小高町南東部にはかつて井田川いだがわ浦とよばれた潟湖があったが、その周辺の小丘陵上には数多くの貝塚が存在し、縄文時代前期の宮田みやた貝塚、同中期・後期の浦尻うらじり貝塚はとくに著名である。真野川上流の飯舘村大倉おおくら地区には後期旧石器時代からの遺跡があり、まつだいら遺跡・羽白はじろ遺跡などでは真野ダム建設に伴う調査が行われた。新地町には国指定史跡の新地貝塚、県指定史跡の三貫地さんがんじ貝塚があり、縄文時代後期・晩期の貝塚として有名である。

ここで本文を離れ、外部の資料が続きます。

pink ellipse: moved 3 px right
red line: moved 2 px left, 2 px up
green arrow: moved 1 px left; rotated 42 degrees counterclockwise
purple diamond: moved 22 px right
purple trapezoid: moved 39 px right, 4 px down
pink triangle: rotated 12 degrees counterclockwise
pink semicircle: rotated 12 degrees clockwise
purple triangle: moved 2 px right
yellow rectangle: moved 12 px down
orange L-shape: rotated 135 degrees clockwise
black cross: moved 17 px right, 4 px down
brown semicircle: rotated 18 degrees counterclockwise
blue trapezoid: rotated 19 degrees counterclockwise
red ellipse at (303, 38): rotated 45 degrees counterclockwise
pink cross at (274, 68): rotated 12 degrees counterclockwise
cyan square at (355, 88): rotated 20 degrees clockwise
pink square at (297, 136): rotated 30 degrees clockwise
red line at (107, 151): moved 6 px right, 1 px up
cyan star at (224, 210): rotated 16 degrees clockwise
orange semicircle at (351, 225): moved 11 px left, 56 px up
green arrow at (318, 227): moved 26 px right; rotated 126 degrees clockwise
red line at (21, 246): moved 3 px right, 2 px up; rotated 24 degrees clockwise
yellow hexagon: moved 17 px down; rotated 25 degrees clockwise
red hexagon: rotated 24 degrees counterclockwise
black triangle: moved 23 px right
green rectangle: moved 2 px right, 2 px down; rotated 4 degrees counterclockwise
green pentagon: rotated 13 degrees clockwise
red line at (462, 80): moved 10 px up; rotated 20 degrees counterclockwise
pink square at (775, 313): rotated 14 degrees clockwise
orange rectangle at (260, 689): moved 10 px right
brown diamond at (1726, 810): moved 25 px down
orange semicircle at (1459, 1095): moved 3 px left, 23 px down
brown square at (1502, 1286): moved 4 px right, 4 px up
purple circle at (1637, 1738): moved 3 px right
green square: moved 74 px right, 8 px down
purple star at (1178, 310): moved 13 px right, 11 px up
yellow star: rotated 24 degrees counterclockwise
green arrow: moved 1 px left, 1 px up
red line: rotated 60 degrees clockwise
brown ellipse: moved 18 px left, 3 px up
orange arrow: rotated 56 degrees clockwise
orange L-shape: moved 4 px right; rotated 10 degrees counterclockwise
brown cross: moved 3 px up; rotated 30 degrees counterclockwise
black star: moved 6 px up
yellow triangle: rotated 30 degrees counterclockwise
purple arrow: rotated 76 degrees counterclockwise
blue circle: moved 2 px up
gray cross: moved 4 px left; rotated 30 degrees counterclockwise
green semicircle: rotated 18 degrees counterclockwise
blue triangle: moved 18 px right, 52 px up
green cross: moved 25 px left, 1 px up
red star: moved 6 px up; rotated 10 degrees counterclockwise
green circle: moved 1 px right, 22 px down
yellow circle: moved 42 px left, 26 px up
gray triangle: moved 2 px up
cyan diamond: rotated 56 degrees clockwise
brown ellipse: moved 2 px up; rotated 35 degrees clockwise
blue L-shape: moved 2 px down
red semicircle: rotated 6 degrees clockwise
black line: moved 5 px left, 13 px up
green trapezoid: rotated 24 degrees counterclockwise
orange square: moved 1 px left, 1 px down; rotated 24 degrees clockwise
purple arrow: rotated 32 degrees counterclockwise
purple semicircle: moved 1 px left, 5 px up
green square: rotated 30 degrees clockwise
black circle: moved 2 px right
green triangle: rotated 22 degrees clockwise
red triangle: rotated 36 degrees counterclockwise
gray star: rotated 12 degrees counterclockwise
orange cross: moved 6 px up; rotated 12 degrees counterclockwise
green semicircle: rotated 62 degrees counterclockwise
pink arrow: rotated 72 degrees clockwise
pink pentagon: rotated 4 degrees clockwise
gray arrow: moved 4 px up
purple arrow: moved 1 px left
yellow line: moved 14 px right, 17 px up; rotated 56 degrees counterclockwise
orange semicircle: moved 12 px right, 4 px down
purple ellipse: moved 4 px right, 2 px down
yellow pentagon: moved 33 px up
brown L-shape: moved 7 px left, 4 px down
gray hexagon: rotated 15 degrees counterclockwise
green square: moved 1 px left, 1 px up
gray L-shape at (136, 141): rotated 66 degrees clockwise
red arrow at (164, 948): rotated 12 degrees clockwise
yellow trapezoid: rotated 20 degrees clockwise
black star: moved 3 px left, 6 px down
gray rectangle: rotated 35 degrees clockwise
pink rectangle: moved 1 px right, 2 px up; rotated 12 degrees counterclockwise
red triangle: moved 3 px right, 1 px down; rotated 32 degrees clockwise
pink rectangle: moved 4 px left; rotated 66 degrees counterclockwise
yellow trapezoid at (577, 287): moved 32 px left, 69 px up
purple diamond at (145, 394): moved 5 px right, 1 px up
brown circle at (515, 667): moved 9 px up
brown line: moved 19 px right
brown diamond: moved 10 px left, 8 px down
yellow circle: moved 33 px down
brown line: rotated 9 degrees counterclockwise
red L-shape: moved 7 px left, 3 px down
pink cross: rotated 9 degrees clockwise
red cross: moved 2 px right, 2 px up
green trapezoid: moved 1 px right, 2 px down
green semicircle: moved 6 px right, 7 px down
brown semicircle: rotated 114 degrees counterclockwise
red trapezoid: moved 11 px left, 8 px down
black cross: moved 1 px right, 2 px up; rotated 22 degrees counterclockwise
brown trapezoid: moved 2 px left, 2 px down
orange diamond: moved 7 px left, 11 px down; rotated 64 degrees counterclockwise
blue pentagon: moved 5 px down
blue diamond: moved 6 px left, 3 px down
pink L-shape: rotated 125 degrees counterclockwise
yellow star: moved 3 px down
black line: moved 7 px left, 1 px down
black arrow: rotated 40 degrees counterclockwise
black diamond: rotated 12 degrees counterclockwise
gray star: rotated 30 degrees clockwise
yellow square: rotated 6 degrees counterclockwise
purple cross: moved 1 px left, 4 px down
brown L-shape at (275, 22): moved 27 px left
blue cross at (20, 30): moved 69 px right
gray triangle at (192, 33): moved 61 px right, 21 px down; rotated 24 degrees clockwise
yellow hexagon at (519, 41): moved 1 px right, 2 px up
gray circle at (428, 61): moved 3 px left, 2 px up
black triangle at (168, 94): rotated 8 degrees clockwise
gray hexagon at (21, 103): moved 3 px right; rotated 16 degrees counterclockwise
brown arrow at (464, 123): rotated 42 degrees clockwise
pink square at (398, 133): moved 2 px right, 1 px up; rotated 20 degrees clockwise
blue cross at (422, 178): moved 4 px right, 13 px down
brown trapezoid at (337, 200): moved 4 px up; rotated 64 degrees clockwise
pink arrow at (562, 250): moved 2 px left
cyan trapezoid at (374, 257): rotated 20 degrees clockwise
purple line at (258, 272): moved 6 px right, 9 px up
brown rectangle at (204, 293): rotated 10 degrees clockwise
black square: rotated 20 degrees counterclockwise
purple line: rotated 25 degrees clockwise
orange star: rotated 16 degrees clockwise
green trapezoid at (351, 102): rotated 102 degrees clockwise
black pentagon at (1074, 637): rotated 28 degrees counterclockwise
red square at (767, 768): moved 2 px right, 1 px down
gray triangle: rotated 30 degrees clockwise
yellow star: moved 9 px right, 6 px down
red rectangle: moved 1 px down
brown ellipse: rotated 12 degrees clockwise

弥生時代の遺跡は一般に少ないが、鹿島町の天神沢てんじんざわ遺跡と原町市の桜井さくらい遺跡は弥生時代中期のものとして知られる。古墳時代以降相馬地方は急速な発展を遂げ、高塚古墳群や横穴墓群が各地にみられる。そのうち鹿島町には後期古墳の群集墳である国指定史跡真野古墳群、県指定史跡横手よこて古墳群があり、とくに真野古墳群は金銅製魚符(かつては金銅製双魚佩とされていた)を出土したことで知られる。

相馬郡
そうまぐん

現茨城県域から現千葉県域にまたがる郡。養老五年(七二一)の下総国倉麻郡意布郷戸籍(正倉院文書)が現存し、天平一七年(七四五)の両口布袋(正倉院宝物)に「下総国相馬郡大井郷戸主矢作部麻呂調并庸布壱端」の墨書がある。「万葉集」巻二〇には天平勝宝七年(七五五)防人として筑紫に派遣された「相馬郡の大伴子羊」の歌がみえ、天平宝字六年(七六二)の奉写石山大般若所解(正倉院文書)などに「下総国相馬郡」の矢作真足・久須原部広嶋の名がある。